The Class Loader Subsystem
The Java virtual machine contains two kinds of class loaders: a bootstrap class loader and user-defined class loaders. The bootstrap class loader is a part of the virtual machine implementation, and user-defined class loaders are part of the running Java application. Classes loaded by different class loaders are placed into separate name spaces inside the Java virtual machine.
Loading, Linking and Initialization
The class loader subsystem is responsible for more than just locating and importing the binary data for classes. It must also verify the correctness of imported classes, allocate and initialize memory for class variables, and assist in the resolution of symbolic references. These activities are performed in a strict order:
1. Loading: finding and importing the binary data for a type
2. Linking: performing verification, preparation, and (optionally) resolution
a. Verification: ensuring the correctness of the imported type
b. Preparation: allocating memory for class variables and initializing the memory to default values
c. Resolution: transforming symbolic references from the type into direct references.
3. Initialization: invoking Java code that initializes class variables to their proper starting values.
The Constant Pool
For each type it loads, a Java virtual machine must store a constant pool. A constant pool is an ordered set of constants used by the type, including literals (string, integer, and floating point constants) and symbolic references to types, fields, and methods. Entries in the constant pool are referenced by index, much like the elements of an array. Because it holds symbolic references to all types, fields, and methods used by a type, the constant pool plays a central role in the dynamic linking of Java programs.
The Heap
Whenever a class instance or array is created in a running Java application, the memory for the new object is allocated from a single heap. As there is only one heap inside a Java virtual machine instance, all threads share it. Because a Java application runs inside its "own" exclusive Java virtual machine instance, there is a separate heap for every individual running application. There is no way two different Java applications could trample on each other's heap data. Two different threads of the same application, however, could trample on each other's heap data. This is why you must be concerned about proper synchronization of multi-threaded access to objects (heap data) in your Java programs.
The Java virtual machine has an instruction that allocates memory on the heap for a new object, but has no instruction for freeing that memory. Just as you can't explicitly free an object in Java source code, you can't explicitly free an object in Java bytecodes. The virtual machine itself is responsible for deciding whether and when to free memory occupied by objects that are no longer referenced by the running application. Usually, a Java virtual machine implementation uses a garbage collector to manage the heap.
Garbage Collection
A garbage collector's primary function is to automatically reclaim the memory used by objects that are no longer referenced by the running application. It may also move objects as the application runs to reduce heap fragmentation.
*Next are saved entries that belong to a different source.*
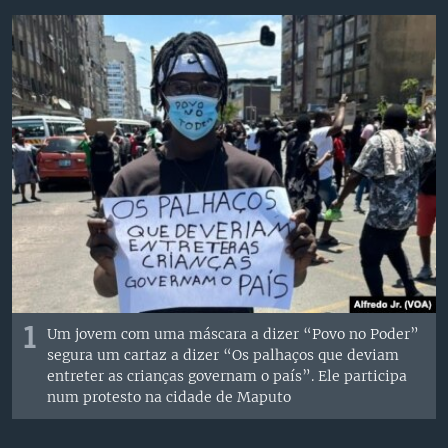
1
Um jovem com uma máscara a dizer “Povo no Poder”
segura um cartaz a dizer “Os palhaços que deviam
entreter as crianças governam o país”. Ele participa
num protesto na cidade de Maputo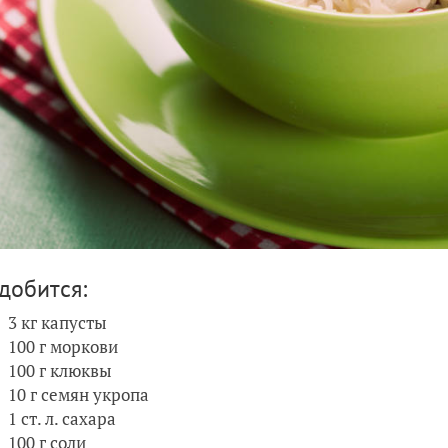
добится:
3 кг капусты
100 г моркови
100 г клюквы
10 г семян укропа
1 ст. л. сахара
100 г соли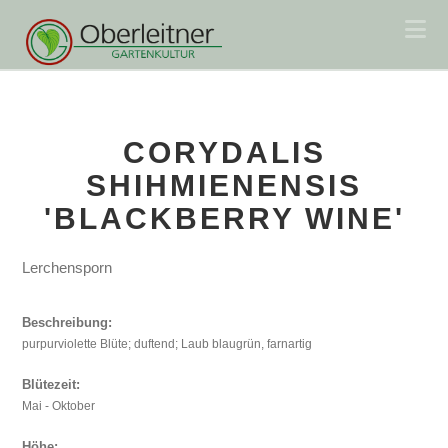
Na
CORYDALIS
SHIHMIENENSIS
'BLACKBERRY WINE'
Lerchensporn
Beschreibung:
purpurviolette Blüte; duftend; Laub blaugrün, farnartig
Blütezeit:
Mai - Oktober
Höhe: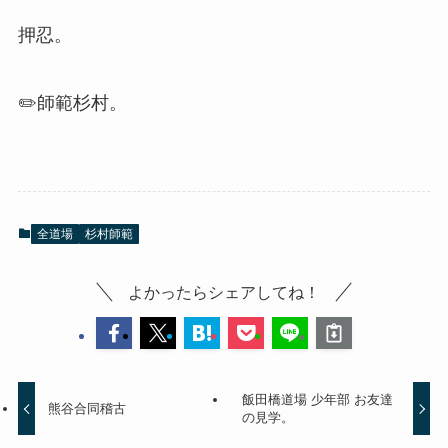
押忍。
✏️師範杉村。
全道場
杉村師範
よかったらシェアしてね！
飯田橋道場 少年部 お友達
熊谷合同稽古
の見学。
A garbage collector is not strictly required by the Java virtual machine specification. The specification only requires that an implementation manage its own heap in some manner. For example, an implementation could simply have a fixed amount of heap space available and throw an OutOfMemory exception when that space fills up. While this implementation may not win many prizes, it does qualify as a Java virtual machine. The Java virtual machine specification does not say how much memory an implementation must make available to running programs. It does not say how an implementation must manage its heap. It says to implementation designers only that the program will be allocating memory from the heap, but not freeing it. It is up to designers to figure out how they want to deal with that fact.
The Java Stack
When a new thread is launched, the Java virtual machine creates a new Java stack for the thread. As mentioned earlier, a Java stack stores a thread's state in discrete frames. The Java virtual machine only performs two operations directly on Java Stacks: it pushes and pops frames.
The method that is currently being executed by a thread is the thread's current method. The stack frame for the current method is the current frame. The class in which the current method is defined is called the current class, and the current class's constant pool is the current constant pool. As it executes a method, the Java virtual machine keeps track of the current class and current constant pool. When the virtual machine encounters instructions that operate on data stored in the stack frame, it performs those operations on the current frame.
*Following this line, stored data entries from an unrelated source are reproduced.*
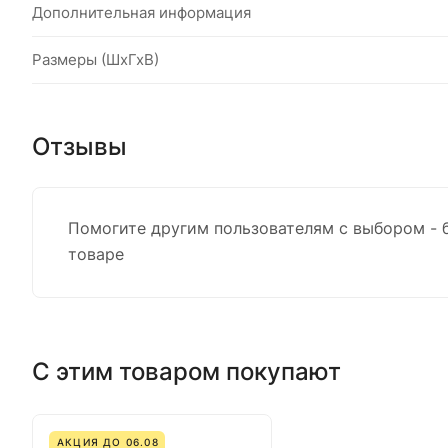
Дополнительная информация
Размеры (ШхГхВ)
Отзывы
Помогите другим пользователям с выбором - 
товаре
С этим товаром покупают
АКЦИЯ ДО 06.08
When a thread invokes a Java method, the virtual machine creates and pushes a new frame onto the thread's Java stack. This new frame then becomes the current frame. As the method executes, it uses the frame to store parameters, local variables, intermediate computations, and other data.
A method can complete in either of two ways. If a method completes by returning, it is said to have normal completion. If it completes by throwing an exception, it is said to have abrupt completion. When a method completes, whether normally or abruptly, the Java virtual machine pops and discards the method's stack frame. The frame for the previous method then becomes the current frame.
All the data on a thread's Java stack is private to that thread. There is no way for a thread to access or alter the Java stack of another thread. Because of this, you need never worry about synchronizing multi- threaded access to local variables in your Java programs. When a thread invokes a method, the method's local variables are stored in a frame on the invoking thread's Java stack. Only one thread can ever access those local variables: the thread that invoked the method.
Like the method area and heap, the Java stack and stack frames need not be contiguous in memory. Frames could be allocated on a contiguous stack, or they could be allocated on a heap, or some combination of both. The actual data structures used to represent the Java stack and stack frames is a decision of implementation designers. Implementations may allow users or programmers to specify an initial size for Java stacks, as well as a maximum or minimum size.
The Stack Frame
The stack frame has three parts: local variables, operand stack, and frame data. The sizes of the local variables and operand stack, which are measured in words, depend upon the needs of each individual method. These sizes are determined at compile time and included in the class file data for each method. The size of the frame data is implementation dependent.
When the Java virtual machine invokes a Java method, it checks the class data to determine the number of words required by the method in the local variables and operand stack. It creates a stack frame of the proper size for the method and pushes it onto the Java stack.
Figure 1-5 shows a graphical depiction of a thread that invokes a native method that calls back into the virtual machine to invoke another Java method. This figure shows the full picture of what a thread can expect inside the Java virtual machine. A thread may spend its entire lifetime executing Java methods, working with frames on its Java stack. Or, it may jump back and forth between the Java stack and native method stacks.
Figure 5-13. The stack for a thread that invokes Java and native methods.
As depicted in Figure 5-13, a thread first invoked two Java methods, the second of which invoked a native method. This act caused the virtual machine to use a native method stack. In this figure, the native method stack is shown as a finite amount of contiguous memory space. Assume it is a C stack. The stack area used by each C-linkage function is shown in gray and bounded by a dashed line. The first C-linkage function, which was invoked as a native method, invoked another C-linkage function. The second C-linkage function invoked a Java method through the native method interface. This Java method invoked another Java method, which is the current method shown in the figure.
As with the other runtime memory areas, the memory they occupied by native method stacks need not be of a fixed size. It can expand and contract as needed by the running application. Implementations may allow users or programmers to specify an initial size for the method area, as well as a maximum or minimum size.
Native Method Interface
Java virtual machine implementations aren't required to support any particular native method interface. Some implementations may support no native method interfaces at all. Others may support several, each geared towards a different purpose.
Sun's Java Native Interface, or JNI, is geared towards portability. JNI is designed so it can be supported by any implementation of the Java virtual machine, no matter what garbage collection technique or object representation the implementation uses. This in turn enables developers to link the same (JNI compatible) native method binaries to any JNI-supporting virtual machine implementation on a particular host platform.